- Work request
Leaving out all pictures, repeat exactly the lines from the one that holds "FREE Download (103, 456)" to the last line of the entries below.

(Extracted records)

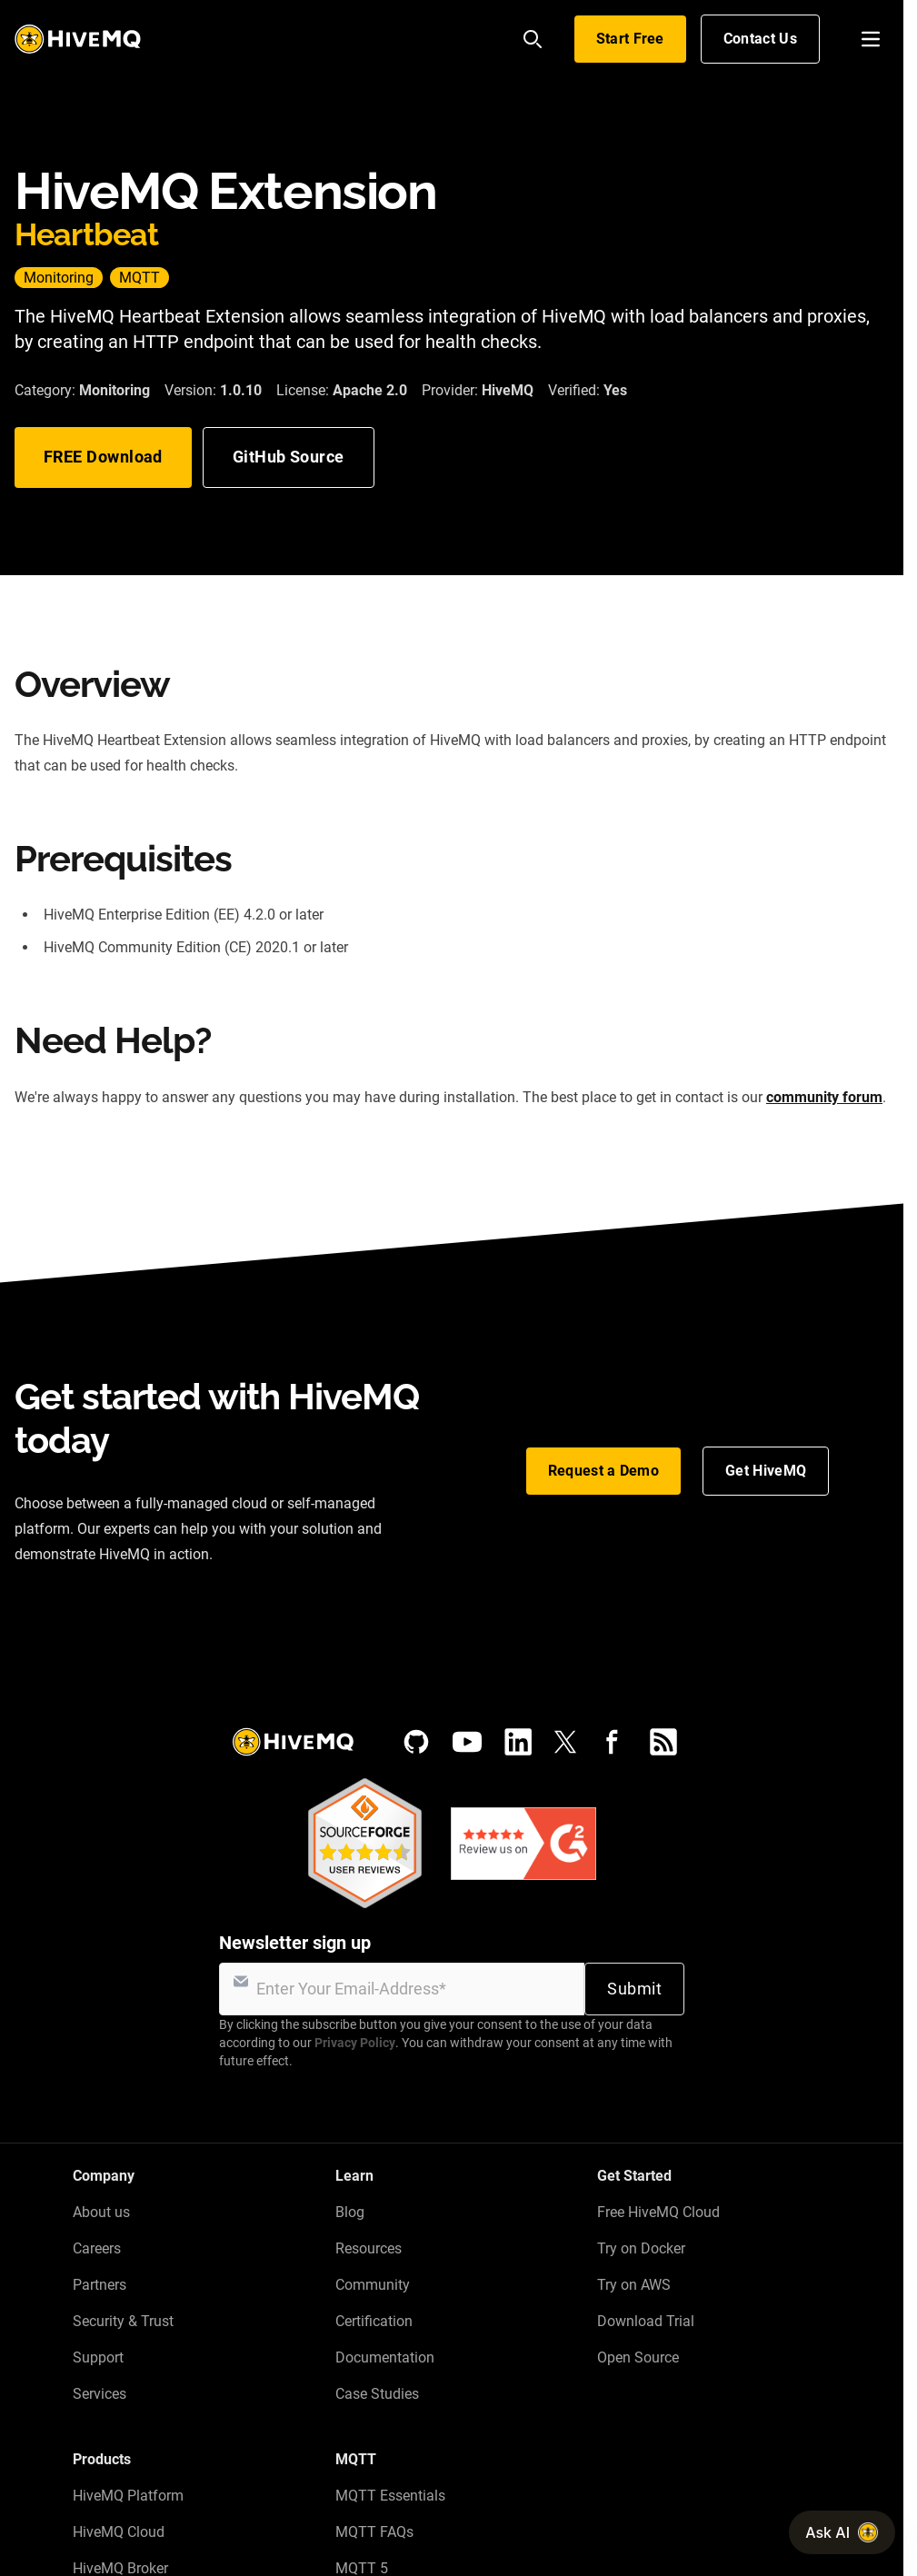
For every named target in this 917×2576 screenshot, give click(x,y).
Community (372, 2284)
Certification (374, 2321)
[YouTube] (467, 1741)
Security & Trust (123, 2321)
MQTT (139, 277)
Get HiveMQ (765, 1470)
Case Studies (377, 2393)
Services (99, 2393)
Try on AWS (634, 2284)
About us (101, 2212)
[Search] (532, 39)
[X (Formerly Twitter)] (565, 1741)
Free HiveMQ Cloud (658, 2212)
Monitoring (59, 277)
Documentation (384, 2357)
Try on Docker (641, 2248)
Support (98, 2357)
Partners (99, 2284)
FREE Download (103, 456)
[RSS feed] (663, 1741)
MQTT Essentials (390, 2495)
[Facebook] (612, 1741)
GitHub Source (288, 456)
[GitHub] (416, 1741)
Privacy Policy (354, 2042)
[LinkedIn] (518, 1741)
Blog (349, 2212)
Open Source (638, 2357)
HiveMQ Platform (128, 2495)
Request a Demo (603, 1470)
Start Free (630, 38)
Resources (368, 2248)
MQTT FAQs (374, 2532)
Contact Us (760, 38)
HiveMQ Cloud (118, 2532)
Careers (97, 2248)
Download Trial (645, 2321)
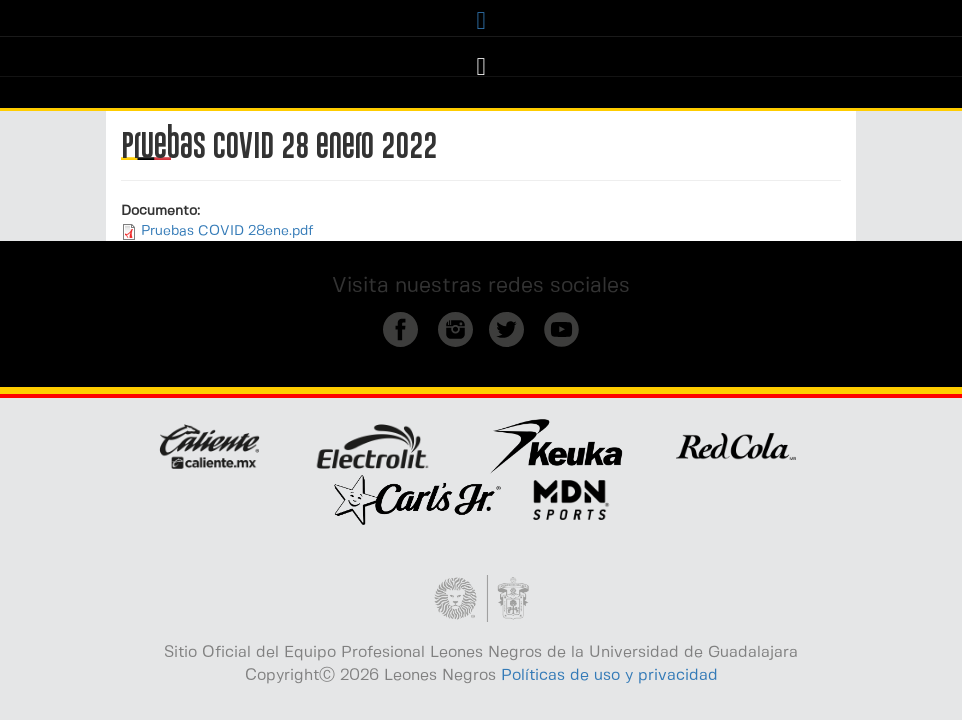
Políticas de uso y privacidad (609, 675)
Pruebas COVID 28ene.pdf (227, 231)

(End Extracted records)

- Answer to this exercise
FREE Download (103, 456)
[RSS feed] (663, 1741)
MQTT Essentials (390, 2495)
[Facebook] (612, 1741)
GitHub Source (288, 456)
[GitHub] (416, 1741)
Privacy Policy (354, 2042)
[LinkedIn] (518, 1741)
Blog (349, 2212)
Open Source (638, 2357)
HiveMQ Platform (128, 2495)
Request a Demo (603, 1470)
Start Free (630, 38)
Resources (368, 2248)
MQTT FAQs (374, 2532)
Contact Us (760, 38)
HiveMQ Cloud (118, 2532)
Careers (97, 2248)
Download Trial (645, 2321)
Políticas de uso y privacidad (609, 675)
Pruebas COVID 28ene.pdf (227, 231)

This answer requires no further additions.